Saturday, March 14, 2026

Beaufort’s grand hotel re-emerges as ‘tourist destination’

Once Confederate Gen. Robert E. Lee surrendered at Appomattox (Va.) Court House on April 9, 1865, to effectively end the Civil War, communities throughout the South began to pick up the pieces and restart their economies.



 

Carteret County was no exception. The center of commerce was Beaufort, and the heirs of Josiah Solomon Pender renovated the Atlantic Hotel, which had looked like a “giant haunted house,” wrote the late Virginia Pou “Sammy” Doughton (shown below).





The grand hotel had been trashed by Yankee soldiers in 1862…but then was miraculously revived as a Union hospital. It was scrubbed from top to bottom by the Sisters of Mercy, a contingent of nine Catholic nuns who came from New York City to nurse injured and ill soldiers back to health.




The Atlantic Hotel reopened in June 1866, “and almost immediately recaptured its former reputation as the social headquarters of North Carolina during the summer season,” Doughton said.

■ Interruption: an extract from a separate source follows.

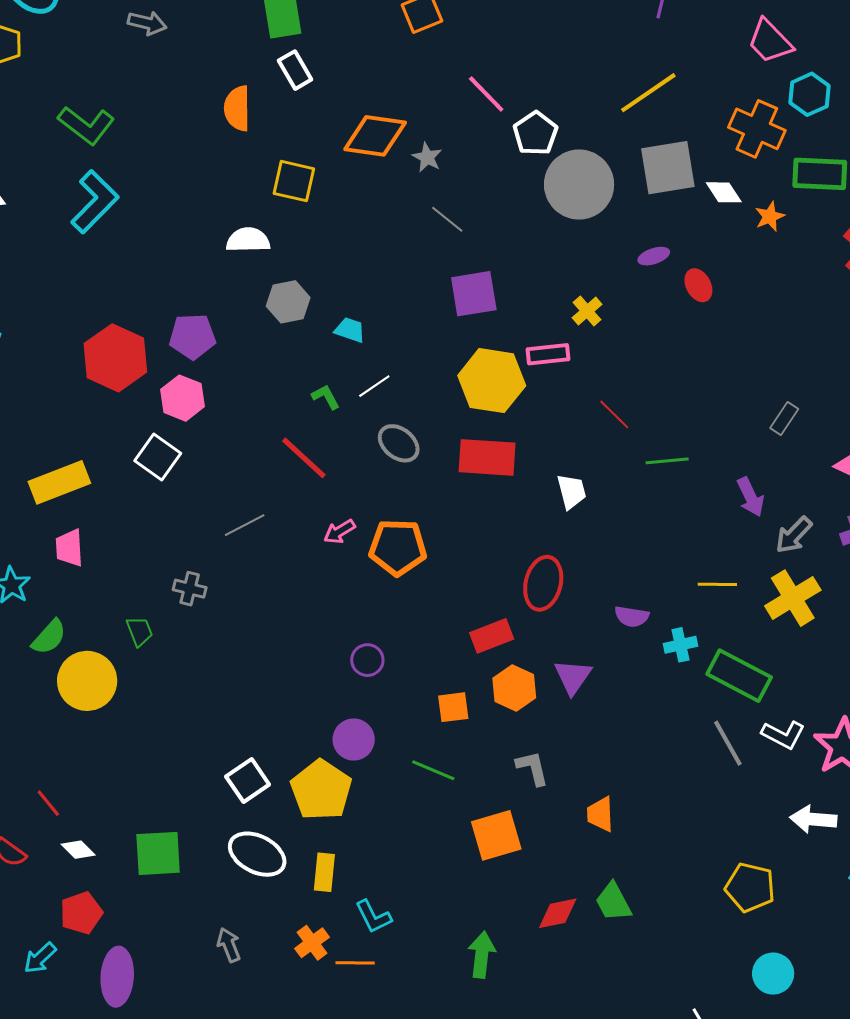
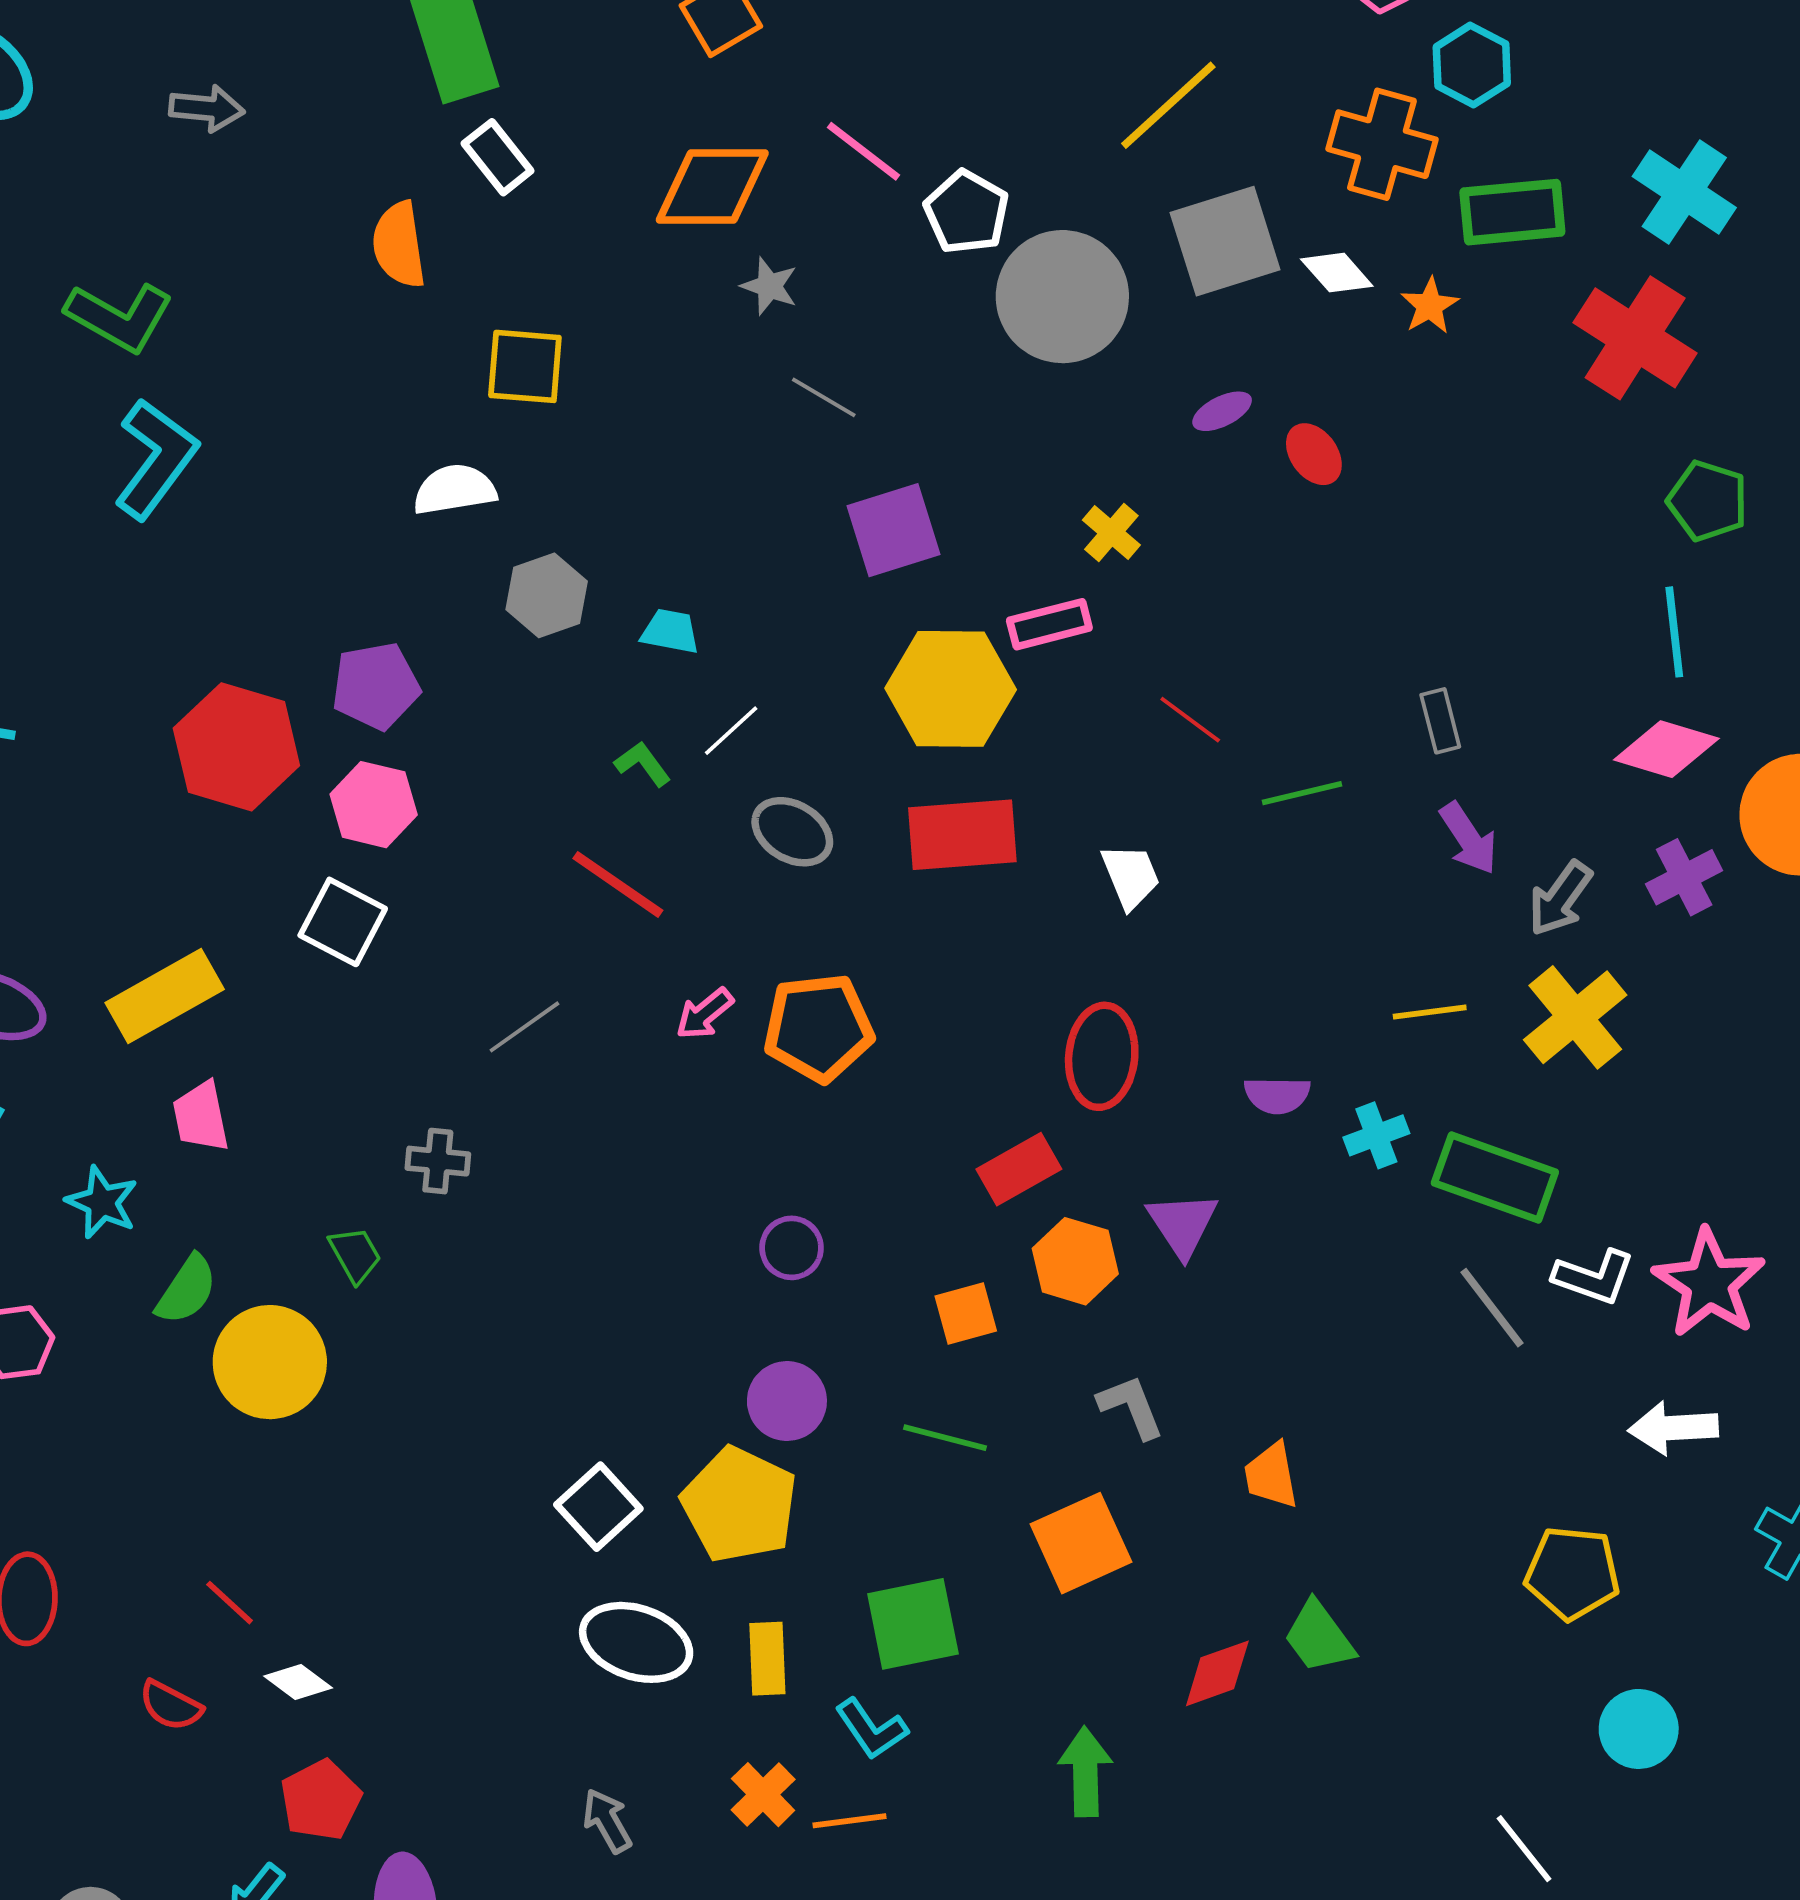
orange diamond: (375, 136) -> (712, 187), moved
gray rectangle: (784, 418) -> (1440, 721), moved, turned -40
green square: (158, 853) -> (913, 1624), moved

The Pender family sold the 100-room hotel in 1874 to Capt. Robert Davidson Graham (shown below), a Charlotte attorney. (His father was William Alexander Graham, a U.S. Senator from North Carolina, who went on to serve as North Carolina’s governor.)

 


Doughton said that Capt. Graham arranged for “excursion trains from Charlotte to Morehead City” via the Atlantic and North Carolina Railroad

Guests boarded sailboats for the last leg of the trip to Beaufort…“a wonderful relief from the hot cinders of the rail ride.”

 Salt air breathed deeply was supposed to relieve any type of illness, mental or physical. The hotel stayed full,” Doughton wrote.

By 1879, the hotel had been refurbished, and every room freshly painted, by the new proprietor, Dr. George Kendrick Bagby, a surgical dentist in Beaufort.

The Atlantic Hotel’s amenities included “a bar with the best wines, cigars and liquor, a billiard room and 10-pin alley, amusements for children, croquet on the lawn” and nightly dances.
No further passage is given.